We had been eagerly anticipating LEGO Bricktales for a while, and it finally launched this week – here are our thoughts on the PlayStation 4 version, although it’s available for all the other major platforms as well.
LEGO Bricktales was developed by ClockStone and is being published by Thunderful, and the main reason we were looking forward to it so much has been its gorgeous visual style, using a diorama-style aesthetic that really brings the LEGO look and feel to life – even more so than the TT Games-developed games do. Looking at the game, you just get the urge to reach in there and start building and modifying.

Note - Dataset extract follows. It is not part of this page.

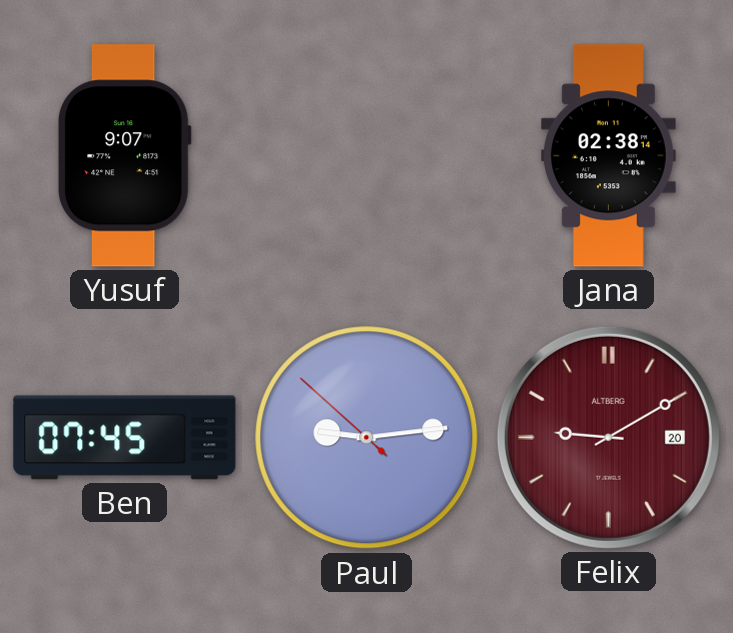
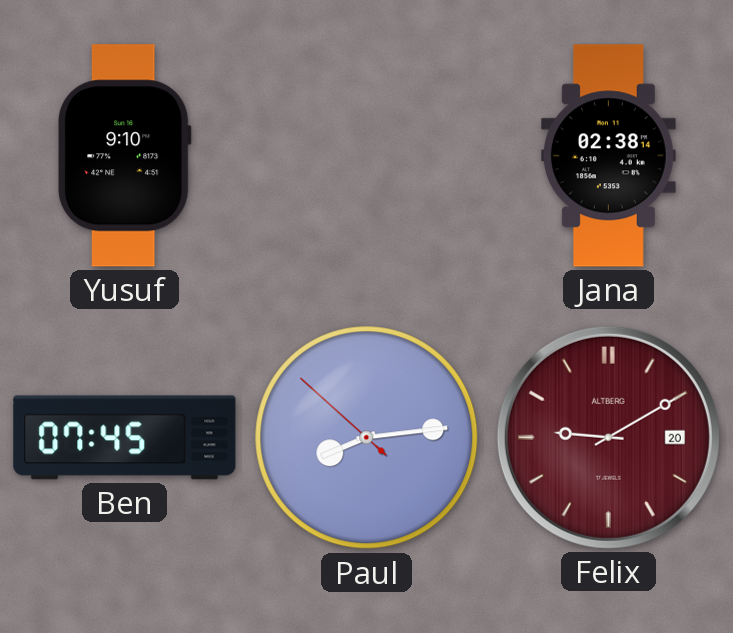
Yusuf: 9:07 -> 9:10
Paul: 9:13 -> 8:13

And, up until we recently played a demo, that was really all we knew about the game. Luckily, that charm extends to the gameplay as well, which stars a generic-looking little minifig looking to visit his granddad, who happens to live below an old amusement park and is a bit of an eccentric fellow. You have to help him repair things around there so he doesn’t lose his job as caretaker slash mad scientist with a robot assistant. Whatever you need in order to get me to grab LEGO bricks and build stuff, I suppose – though the big quest is to find and use some kind of magical crystals that have amusement park-repairing capabilities.

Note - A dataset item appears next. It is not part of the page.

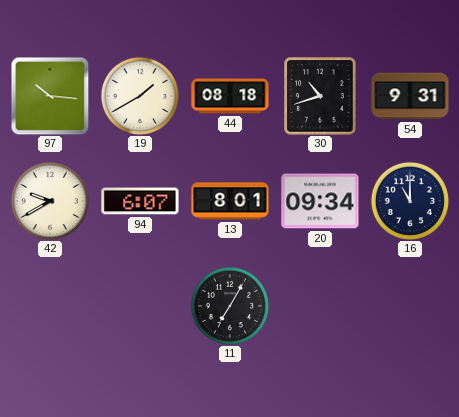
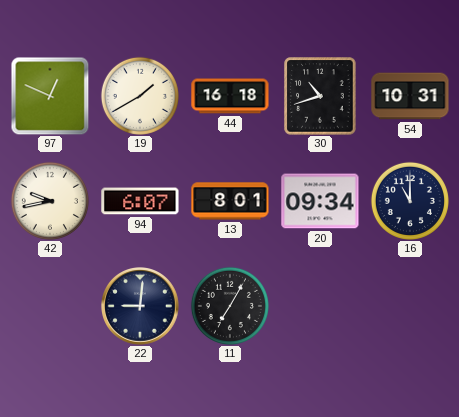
97: 10:16 -> 12:49
44: 08:18 -> 16:18
54: 9:31 -> 10:31
42: 9:40 -> 9:43
22: none -> 9:01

This quest puts our protagonist on a mission to travel to a handful of different dimensions in order to look for them, with some of the environments offering plenty of visual nudges to classic LEGO themes that longtime fans will love seeing and walking around in. Switching between very different dimensions also means that no one particular look outstays its welcome, and they all contain replay value due to the fact that secrets can be found in many different places.
Exploration pays off, and it’s a big chunk of the core gameplay experience as well. Many puzzles need to be overcome by building something that’ll help you progress, but the fun part is that a lot of these conundrums can be solved in many different ways. Sometimes (especially early on) there’s an obvious way to do things, but you’re free to get creative and explore other options as well. As challenges become more complex, your room to experiment grows, and Bricktales starts to feel more and more like a real LEGO experience rather than the “hold button to build” mechanics that we’re familiar with.

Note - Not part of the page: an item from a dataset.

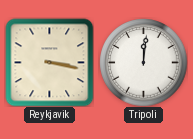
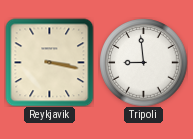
Tripoli: 12:01 -> 8:59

For LEGO fans, this’ll be a warm bath, but we can see others needing to get used to a somewhat slower-paced LEGO game, and the narrative isn’t as engaging as the premise suggests either. More of a casual puzzle adventure that lets you get creative and take your time, LEGO Bricktales delights with tons of visual LEGO charm to elevate an otherwise somewhat unremarkable game to something that fans of the actual brick-building will probably enjoy quite a bit.